**INPUT RECORDS:**
****

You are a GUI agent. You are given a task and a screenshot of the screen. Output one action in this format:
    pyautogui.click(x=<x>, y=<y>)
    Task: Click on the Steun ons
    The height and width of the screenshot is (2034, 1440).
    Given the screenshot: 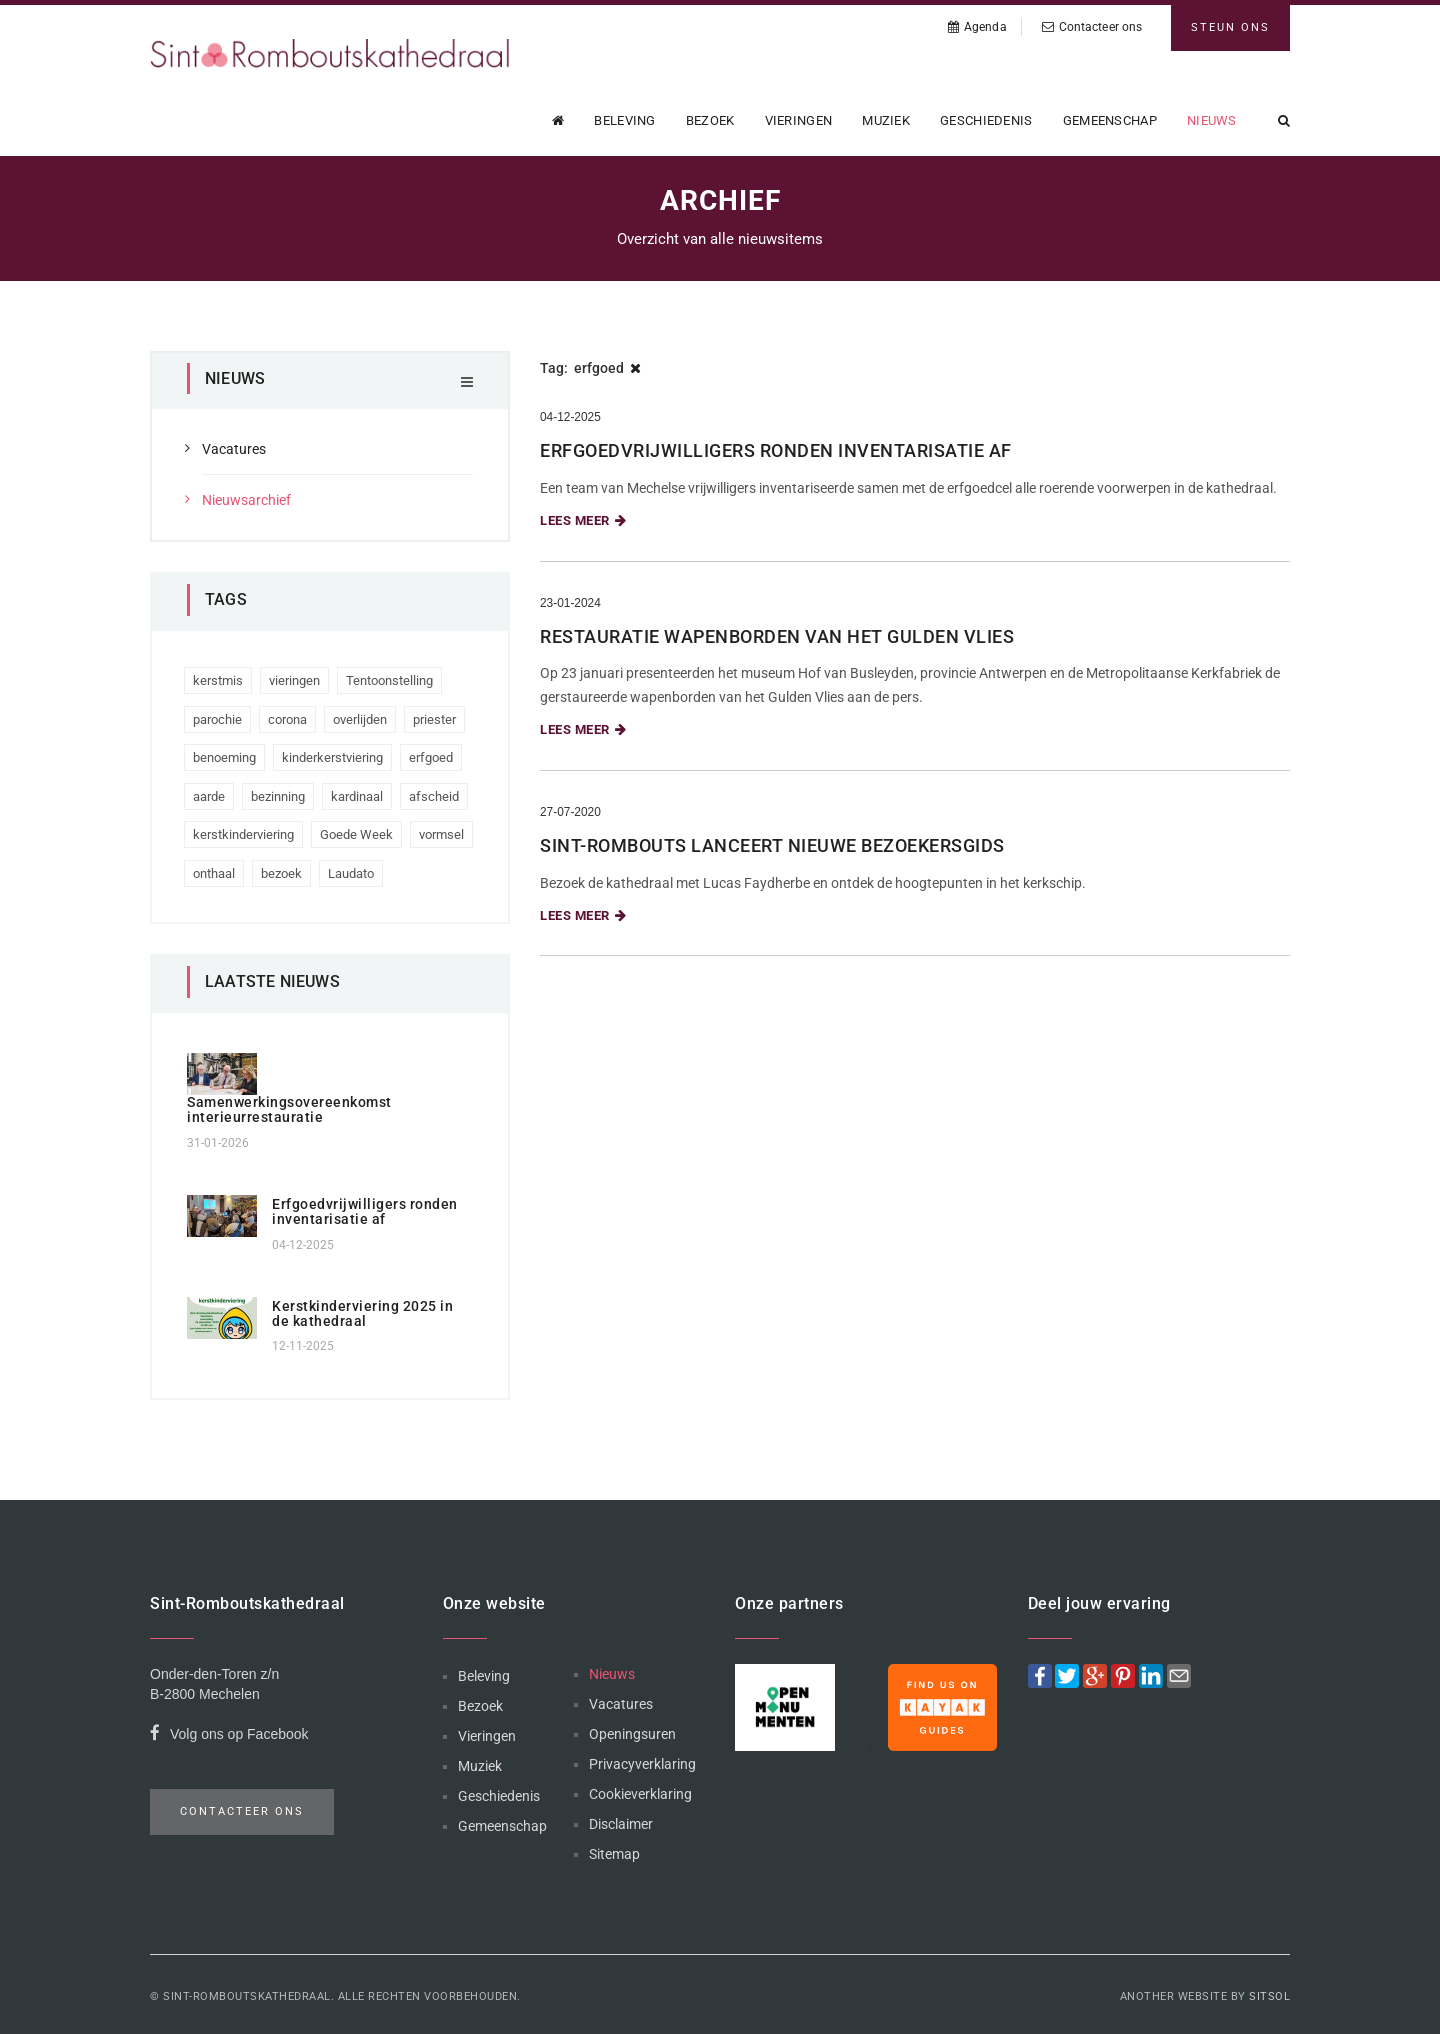 What is the action you would take?
    pyautogui.click(x=1230, y=27)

****

**PROMPT:** Give again, word for word, the records from their first line to the one with "The height and", and leave out all else.

**COMPLETED TASK:**
You are a GUI agent. You are given a task and a screenshot of the screen. Output one action in this format:
    pyautogui.click(x=<x>, y=<y>)
    Task: Click on the Steun ons
    The height and width of the screenshot is (2034, 1440).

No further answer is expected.